Collection entries
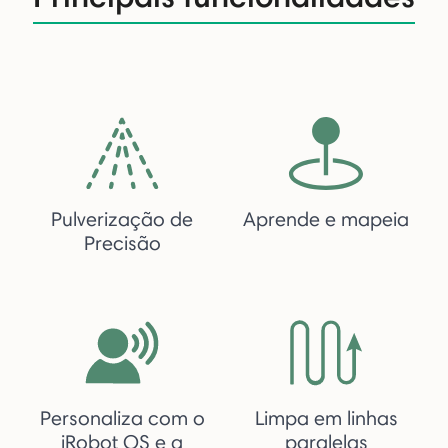
Pulverização de
Aprende e mapeia
Precisão
Personaliza com o
Limpa em linhas
iRobot OS e a
paralelas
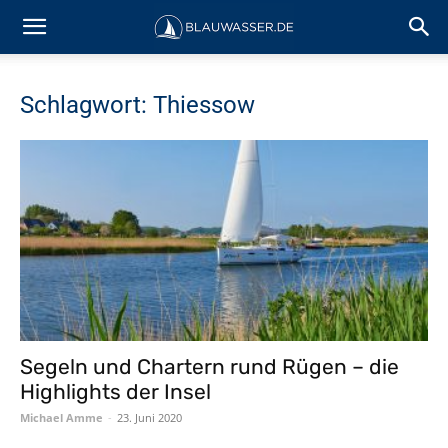
Schlagwort: Thiessow
Segeln und Chartern rund Rügen – die
Highlights der Insel
Michael Amme
-
23. Juni 2020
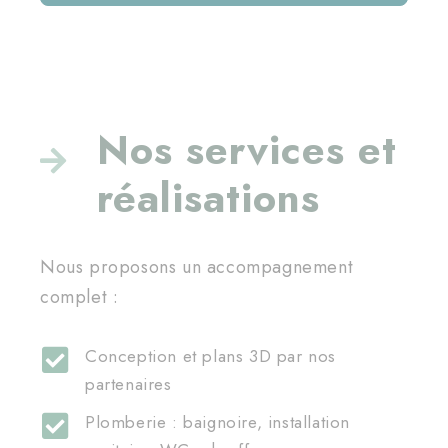
Nos services et
réalisations
Nous proposons un accompagnement
complet :
Conception et plans 3D par nos
partenaires
Plomberie : baignoire, installation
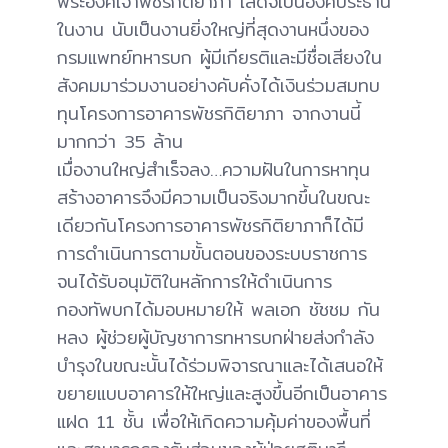
พระองค์เจ้าพัชรกิติยาภา เสด็จเป็นองค์ประธาน
ในงาน นับเป็นงานยิ่งใหญ่ที่สุดงานหนึ่งของ
กรมแพทย์ทหารบก ผู้มีเกียรติและมีชื่อเสียงใน
สังคมมาร่วมงานอย่างคับคั่งได้เงินร่วมสมทบ
ทุนโครงการอาคารพัชรกิติยาภา จากงานนี้
มากกว่า 35 ล้าน
เมื่องานใหญ่สำเร็จลง…ความฝันในการหาทุน
สร้างอาคารจึงมีความเป็นจริงมากขึ้นในขณะ
เดียวกันโครงการอาคารพัชรกิติยาภาก็ได้มี
การดำเนินการตามขั้นตอนของระบบราชการ
จนได้รับอนุมัติในหลักการให้ดำเนินการ
กองทัพบกได้มอบหมายให้ พลเอก ชัชชม กัน
หลง ผู้ช่วยผู้บัญชาการทหารบกฝ่ายส่งกำลัง
บำรุงในขณะนั้นได้ร่วมพิจารณาและได้เสนอให้
ขยายแบบอาคารให้ใหญ่และสูงขึ้นอีกเป็นอาคาร
แฝด 11 ชั้น เพื่อให้เกิดความคุ้มค่าของพื้นที่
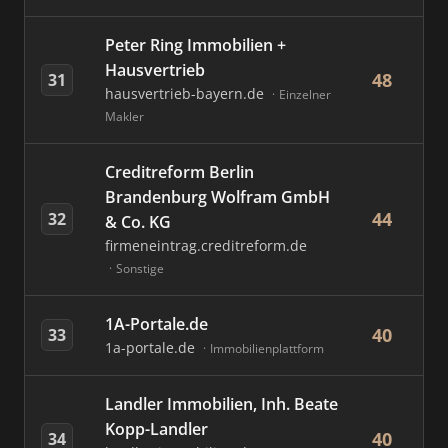
Peter Ring Immobilien +
Hausvertrieb
48
31
hausvertrieb-bayern.de
Einzelner
Makler
Creditreform Berlin
Brandenburg Wolfram GmbH
44
32
& Co. KG
firmeneintrag.creditreform.de
Sonstige
1A-Portale.de
40
33
1a-portale.de
Immobilienplattform
Landler Immobilien, Inh. Beate
Kopp-Landler
40
34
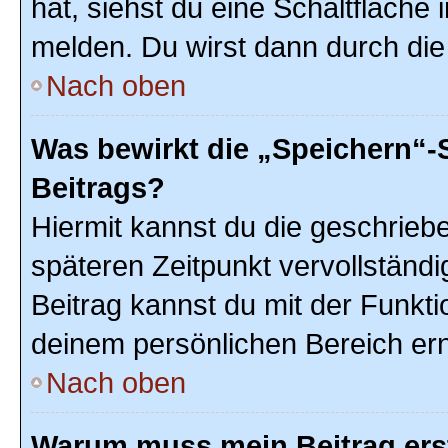
hat, siehst du eine Schaltfläche
melden. Du wirst dann durch die 
Nach oben
Was bewirkt die „Speichern“-
Beitrags?
Hiermit kannst du die geschrie
späteren Zeitpunkt vervollstän
Beitrag kannst du mit der Funkti
deinem persönlichen Bereich ern
Nach oben
Warum muss mein Beitrag ers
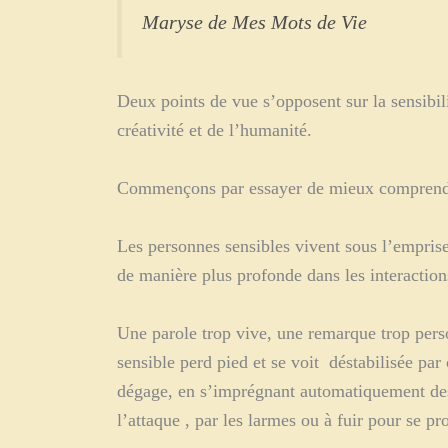
Maryse de Mes Mots de Vie
Deux points de vue s’opposent sur la sensibili
créativité et de l’humanité.
Commençons par essayer de mieux comprendre 
Les personnes sensibles vivent sous l’emprise
de manière plus profonde dans les interaction
Une parole trop vive, une remarque trop pers
sensible perd pied et se voit déstabilisée par
dégage, en s’imprégnant automatiquement des é
l’attaque , par les larmes ou à fuir pour se pr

**WHAT THE TASK REQUIRES:** Print all entries exactly; skip the pictures.

**WRITTEN REPLY:**
Pulverização de
Aprende e mapeia
Precisão
Personaliza com o
Limpa em linhas
iRobot OS e a
paralelas
Schlagwort: Thiessow
Segeln und Chartern rund Rügen – die
Highlights der Insel
Michael Amme
-
23. Juni 2020
Nos services et
réalisations
Nous proposons un accompagnement
complet :
Conception et plans 3D par nos
partenaires
Plomberie : baignoire, installation
พระองค์เจ้าพัชรกิติยาภา เสด็จเป็นองค์ประธาน
ในงาน นับเป็นงานยิ่งใหญ่ที่สุดงานหนึ่งของ
กรมแพทย์ทหารบก ผู้มีเกียรติและมีชื่อเสียงใน
สังคมมาร่วมงานอย่างคับคั่งได้เงินร่วมสมทบ
ทุนโครงการอาคารพัชรกิติยาภา จากงานนี้
มากกว่า 35 ล้าน
เมื่องานใหญ่สำเร็จลง…ความฝันในการหาทุน
สร้างอาคารจึงมีความเป็นจริงมากขึ้นในขณะ
เดียวกันโครงการอาคารพัชรกิติยาภาก็ได้มี
การดำเนินการตามขั้นตอนของระบบราชการ
จนได้รับอนุมัติในหลักการให้ดำเนินการ
กองทัพบกได้มอบหมายให้ พลเอก ชัชชม กัน
หลง ผู้ช่วยผู้บัญชาการทหารบกฝ่ายส่งกำลัง
บำรุงในขณะนั้นได้ร่วมพิจารณาและได้เสนอให้
ขยายแบบอาคารให้ใหญ่และสูงขึ้นอีกเป็นอาคาร
แฝด 11 ชั้น เพื่อให้เกิดความคุ้มค่าของพื้นที่
Peter Ring Immobilien +
Hausvertrieb
48
31
hausvertrieb-bayern.de
Einzelner
Makler
Creditreform Berlin
Brandenburg Wolfram GmbH
44
32
& Co. KG
firmeneintrag.creditreform.de
Sonstige
1A-Portale.de
40
33
1a-portale.de
Immobilienplattform
Landler Immobilien, Inh. Beate
Kopp-Landler
40
34
hat, siehst du eine Schaltfläche
melden. Du wirst dann durch die 
Nach oben
Was bewirkt die „Speichern“-
Beitrags?
Hiermit kannst du die geschrie
späteren Zeitpunkt vervollstän
Beitrag kannst du mit der Funkti
deinem persönlichen Bereich ern
Nach oben
Warum muss mein Beitrag ers
Maryse de Mes Mots de Vie
Deux points de vue s’opposent sur la sensibili
créativité et de l’humanité.
Commençons par essayer de mieux comprendre 
Les personnes sensibles vivent sous l’emprise
de manière plus profonde dans les interaction
Une parole trop vive, une remarque trop pers
sensible perd pied et se voit déstabilisée par
dégage, en s’imprégnant automatiquement des é
l’attaque , par les larmes ou à fuir pour se pr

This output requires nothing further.